We are keeping the keys to our Volts. We love our Volts and we feel safe driving our Volts,” the letter says. “Just as it is necessary to empty a gas tank after a major impact, it is necessary to discharge a battery pack after a major impact…. We take pleasure in the smooth driving experience. We get a thrill from the performance and acceleration. We feel at ease in its comfortable elegance. Perhaps most of all, we love the convenience and affordability of driving on electricity everyday, while also having the option of a back-up gas generator for long distances.”

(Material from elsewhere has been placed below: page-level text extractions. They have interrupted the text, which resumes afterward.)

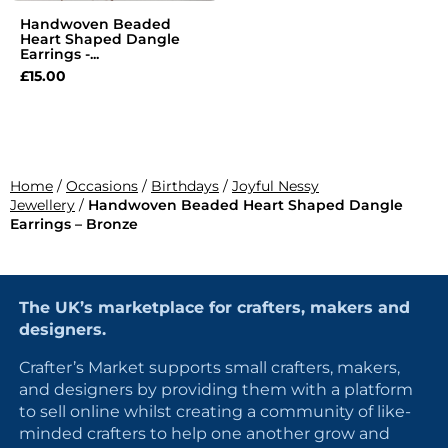
Handwoven Beaded
Heart Shaped Dangle
Earrings -...
£
15.00
Home
/
Occasions
/
Birthdays
/
Joyful Nessy
Jewellery
/
Handwoven Beaded Heart Shaped Dangle
Earrings – Bronze
The UK’s marketplace for crafters, makers and
designers.
Crafter’s Market supports small crafters, makers,
and designers by providing them with a platform
to sell online whilst creating a community of like-
minded crafters to help one another grow and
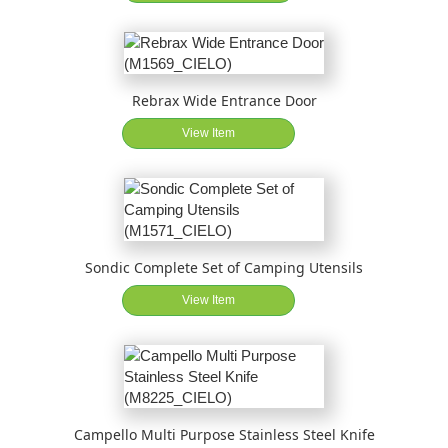
Rebrax Wide Entrance Door
View Item
Sondic Complete Set of Camping Utensils
View Item
Campello Multi Purpose Stainless Steel Knife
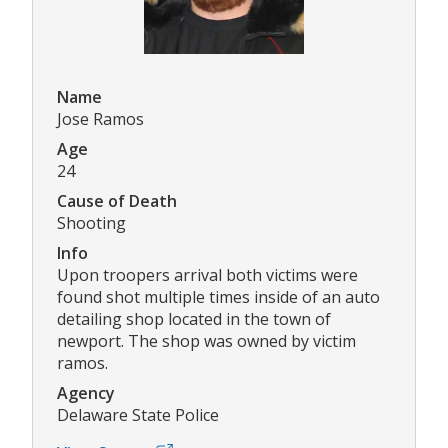
Name
Jose Ramos
Age
24
Cause of Death
Shooting
Info
Upon troopers arrival both victims were
found shot multiple times inside of an auto
detailing shop located in the town of
newport. The shop was owned by victim
ramos.
Agency
Delaware State Police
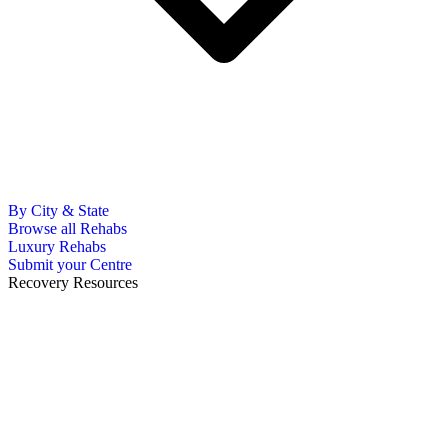
By City & State
Browse all Rehabs
Luxury Rehabs
Submit your Centre
Recovery Resources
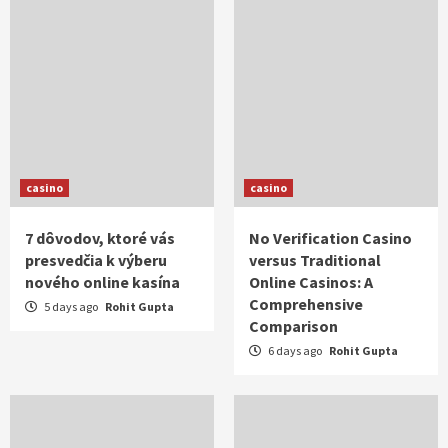
casino
casino
7 dôvodov, ktoré vás
No Verification Casino
presvedčia k výberu
versus Traditional
nového online kasína
Online Casinos: A
Comprehensive
5 days ago
Rohit Gupta
Comparison
6 days ago
Rohit Gupta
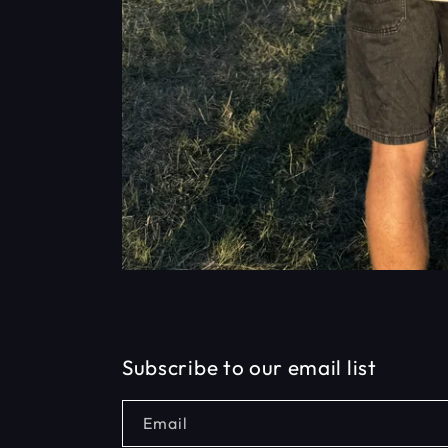
Subscribe to our email list
Email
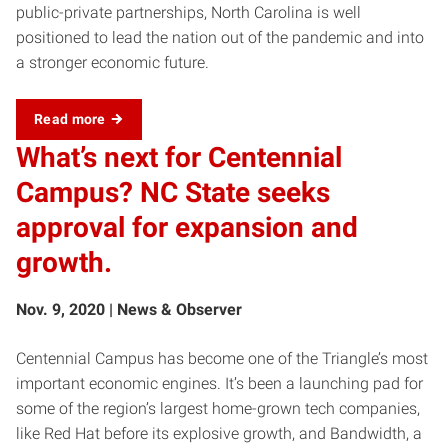
public-private partnerships, North Carolina is well
positioned to lead the nation out of the pandemic and into
a stronger economic future.
Read more
What’s next for Centennial
Campus? NC State seeks
approval for expansion and
growth.
Nov. 9, 2020 | News & Observer
Centennial Campus has become one of the Triangle’s most
important economic engines. It’s been a launching pad for
some of the region’s largest home-grown tech companies,
like Red Hat before its explosive growth, and Bandwidth, a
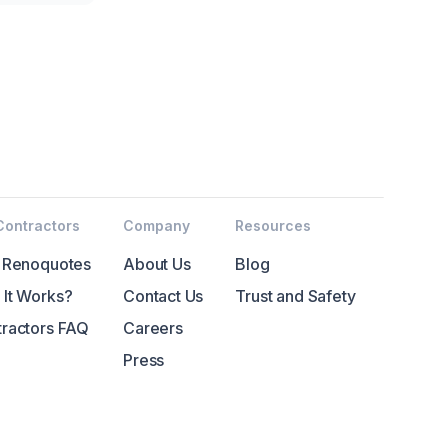
Contractors
Company
Resources
 Renoquotes
About Us
Blog
It Works?
Contact Us
Trust and Safety
ractors FAQ
Careers
Press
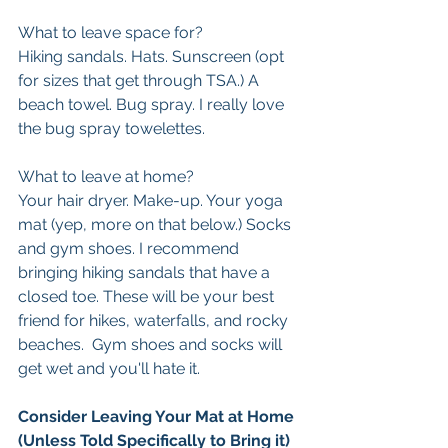
What to leave space for? 
Hiking sandals. Hats. Sunscreen (opt 
for sizes that get through TSA.) A 
beach towel. Bug spray. I really love 
the bug spray towelettes. 
What to leave at home?
Your hair dryer. Make-up. Your yoga 
mat (yep, more on that below.) Socks 
and gym shoes. I recommend 
bringing hiking sandals that have a 
closed toe. These will be your best 
friend for hikes, waterfalls, and rocky 
beaches.  Gym shoes and socks will 
get wet and you'll hate it. 
Consider Leaving Your Mat at Home 
(Unless Told Specifically to Bring it)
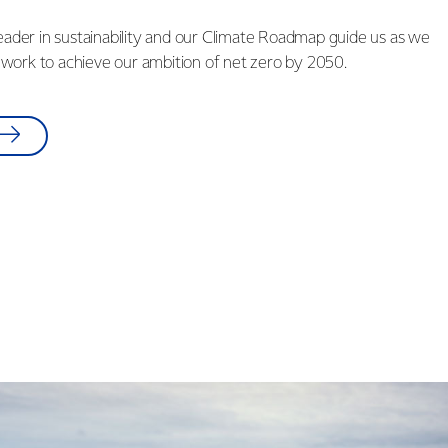
leader in sustainability and our Climate Roadmap guide us as we
work to achieve our ambition of net zero by 2050.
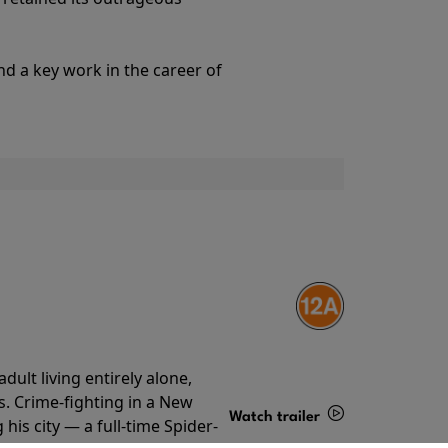
Details
nd a key work in the career of
ult living entirely alone,
s. Crime-fighting in a New
Watch trailer
his city — a full-time Spider-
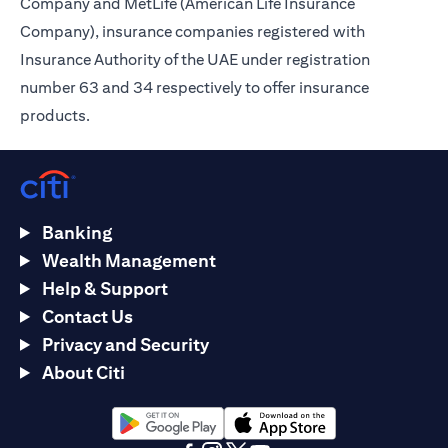
Company and MetLife (American Life Insurance
Company), insurance companies registered with
Insurance Authority of the UAE under registration
number 63 and 34 respectively to offer insurance
products.
Banking
Wealth Management
Help & Support
Contact Us
Privacy and Security
About Citi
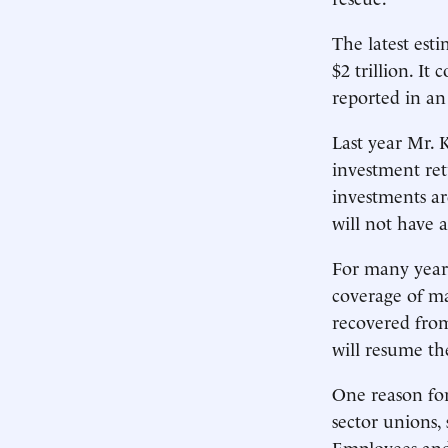
The latest est
$2 trillion. I
reported in an
Last year Mr. 
investment ret
investments are
will not have 
For many years
coverage of ma
recovered from
will resume th
One reason for 
sector unions,
Employees and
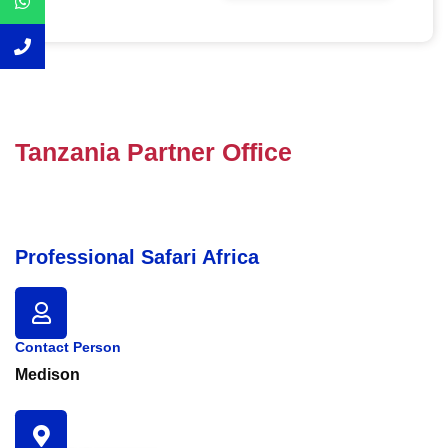
Tanzania Partner Office
Professional Safari Africa
Contact Person
Medison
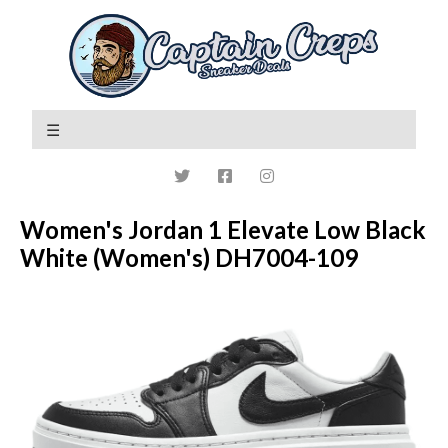
Women's Jordan 1 Elevate Low Black
White (Women's) DH7004-109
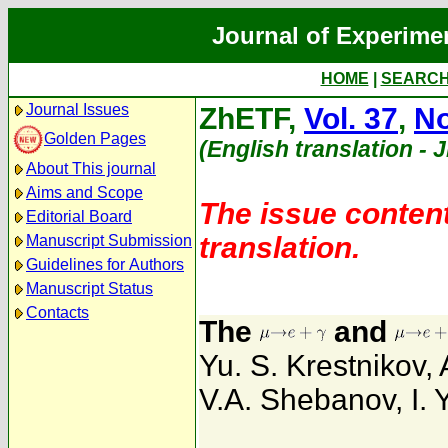
Journal of Experime
HOME
|
SEARC
Journal Issues
ZhETF,
Vol. 37
,
No
Golden Pages
(English translation - 
About This journal
Aims and Scope
The issue content
Editorial Board
translation.
Manuscript Submission
Guidelines for Authors
Manuscript Status
Contacts
The
and
Yu. S. Krestnikov
,
V.A. Shebanov
,
I.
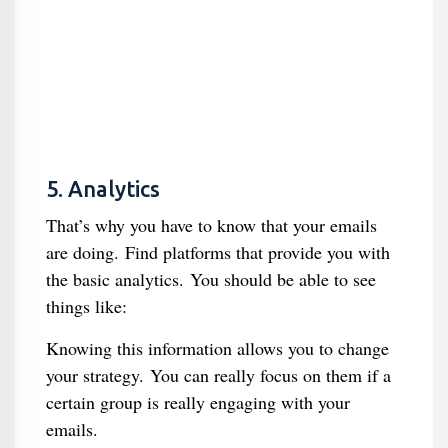
5. Analytics
That’s why you have to know that your emails
are doing. Find platforms that provide you with
the basic analytics. You should be able to see
things like:
Knowing this information allows you to change
your strategy. You can really focus on them if a
certain group is really engaging with your
emails.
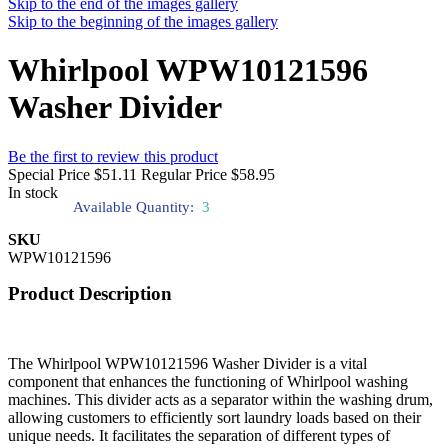
Skip to the end of the images gallery
Skip to the beginning of the images gallery
Whirlpool WPW10121596
Washer Divider
Be the first to review this product
Special Price
$51.11
Regular Price
$58.95
In stock
Available Quantity:
3
SKU
WPW10121596
Product Description
The Whirlpool WPW10121596 Washer Divider is a vital
component that enhances the functioning of Whirlpool washing
machines. This divider acts as a separator within the washing drum,
allowing customers to efficiently sort laundry loads based on their
unique needs. It facilitates the separation of different types of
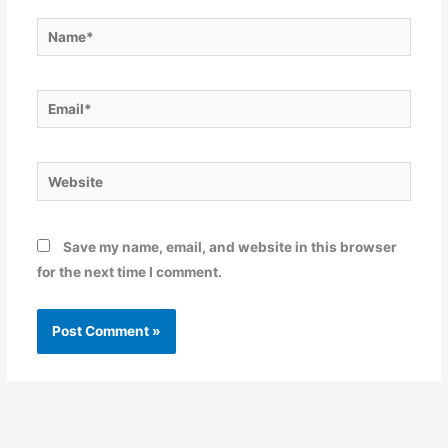
Name*
Email*
Website
Save my name, email, and website in this browser
for the next time I comment.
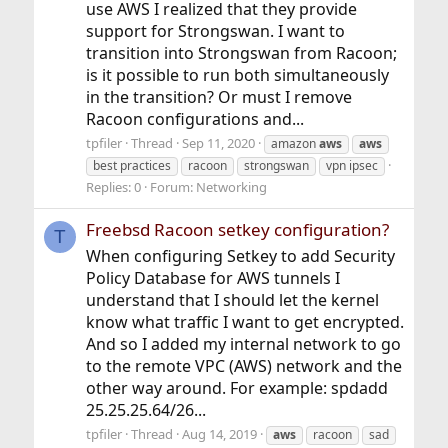
use AWS I realized that they provide
support for Strongswan. I want to
transition into Strongswan from Racoon;
is it possible to run both simultaneously
in the transition? Or must I remove
Racoon configurations and...
tpfiler
Thread
Sep 11, 2020
amazon
aws
aws
best practices
racoon
strongswan
vpn ipsec
Replies: 0
Forum:
Networking
Freebsd Racoon setkey configuration?
T
When configuring Setkey to add Security
Policy Database for AWS tunnels I
understand that I should let the kernel
know what traffic I want to get encrypted.
And so I added my internal network to go
to the remote VPC (AWS) network and the
other way around. For example: spdadd
25.25.25.64/26...
tpfiler
Thread
Aug 14, 2019
aws
racoon
sad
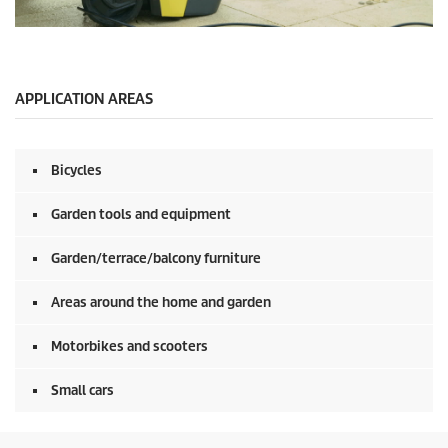
0
s
e
c
o
APPLICATION AREAS
n
d
s
o
Bicycles
f
0
s
Garden tools and equipment
e
c
o
Garden/terrace/balcony furniture
n
d
Areas around the home and garden
s
Motorbikes and scooters
Small cars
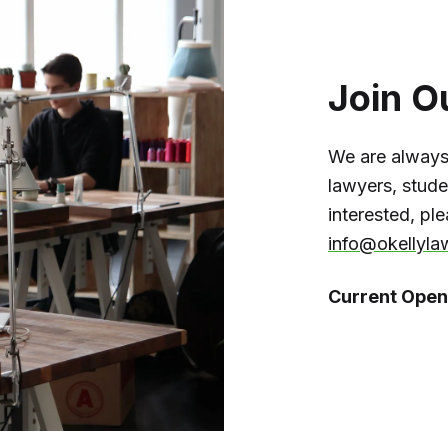
Join O
We are always
lawyers, studen
interested, pl
info@okellyla
Current Open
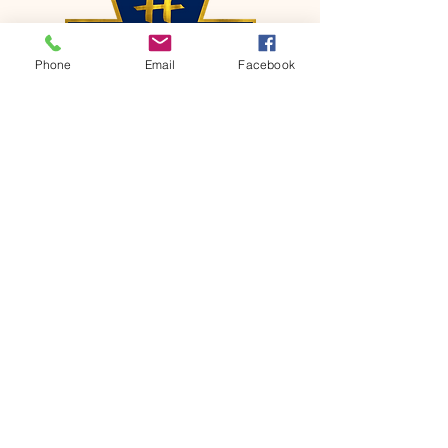
Phone
Email
Facebook
CONTACT
Phone:
651-459-0505
Email:
hofchurch.spp@gmail.com
Address: 1090 Chicago Avenue South
Saint Paul Park, MN 55071
FOR INQUIRES ON OUR PROGRAMS,
PLEASE EMAIL US AT
hofchurch.spp@gmail.com
List: Church Services, Bible Studies,
Rosella's Soup Kitchen & Pantry, AWANA
Club, Van Pick-up Ministry, Bible College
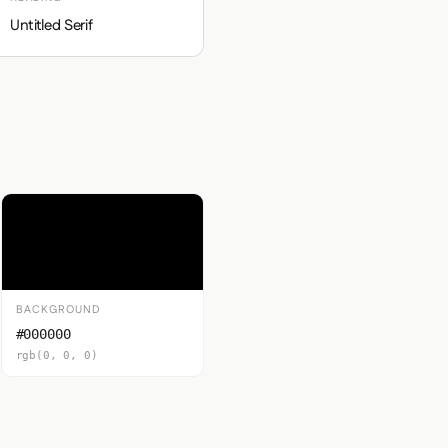
Untitled Serif
BACKGROUND
#000000
rgb(0, 0, 0)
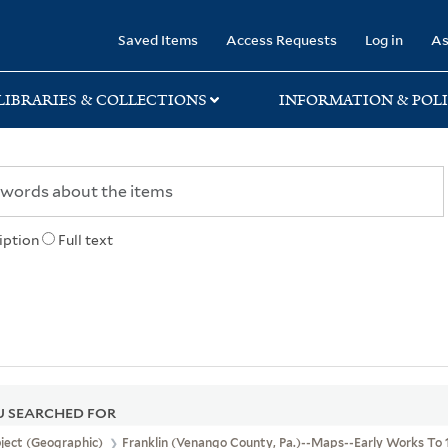
rary
Saved Items
Access Requests
Log in
As
LIBRARIES & COLLECTIONS
INFORMATION & POLI
iption
Full text
 SEARCHED FOR
ject (Geographic)
Franklin (Venango County, Pa.)--Maps--Early Works To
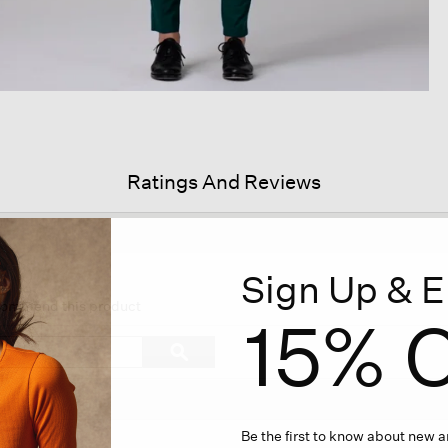
Ratings And Reviews
Sign Up & E
is
tion
ecommend this product
15% O
l
vigate
Search
ϙ
topics
Search
views.
and
reviews
Be the first to know about new ar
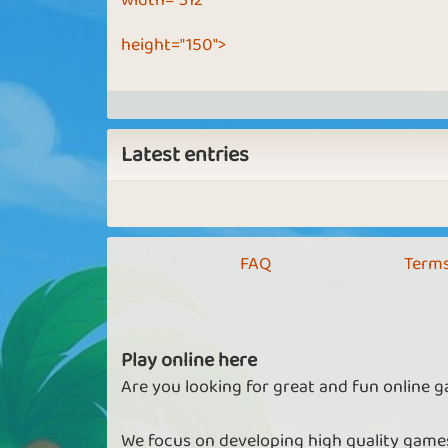
width="312"
height="150">
Latest entries
FAQ
Terms
Play online here
Are you looking for great and fun online g
We focus on developing high quality games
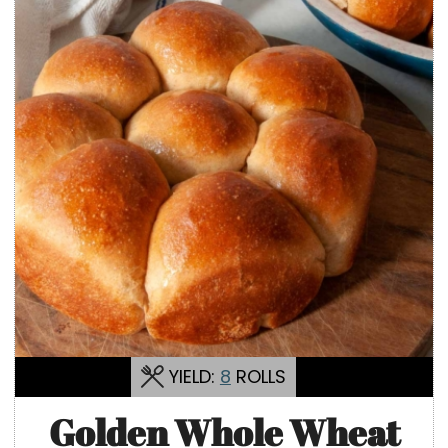
YIELD:
8
ROLLS
Golden Whole Wheat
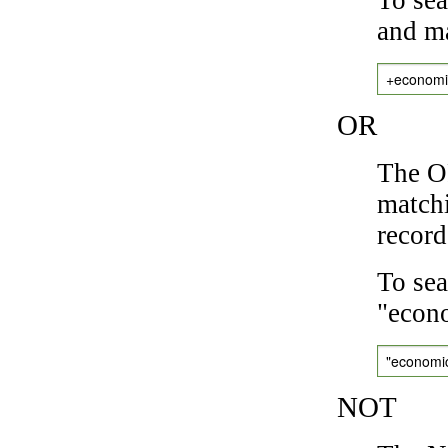
and ma
+economi
OR
The OR
matchi
record
To sea
"econo
"economi
NOT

Shannon Arvizu, who lives in Venice Beach, California and has put 4,600 miles on her Volt (two-thirds of that on battery power), says, “The miles I’ve driven are very happy miles. It’s the perfect car for me. I’m able to charge very conveniently in many places in my neighborhood using California electricity—from one of the cleanest grids in the country. I drive oil-free for all of my driving around LA. My friends love it, and my mom says it’s more comfortable and luxurious than her Mercedes.”
Shannon may not be the most impartial observer here, since she’s a lecturer and blogger on EVs. Indeed, many of the “early adopters” are true blue greens, predisposed to like the car. But more than 6,000 people have taken delivery of a Volt so far, and they’re not all greens.
One Connecticut Volt dealer told me he’s sold about 20 of the plug-in hybrids so far, and that owners universally love them. One (3,000 miles, nine gallons of gas) pays for the car to be hand washed, because she’s worried about it getting damaged in an automated car wash. Nobody there has asked for a loaner, and nobody seems worried about the Volt fires.
Hey, if I bought a Volt I’d probably be fiercely loyal to it, too. I still think it’s a great car, and you really should drain seriously damaged battery packs after a big collision.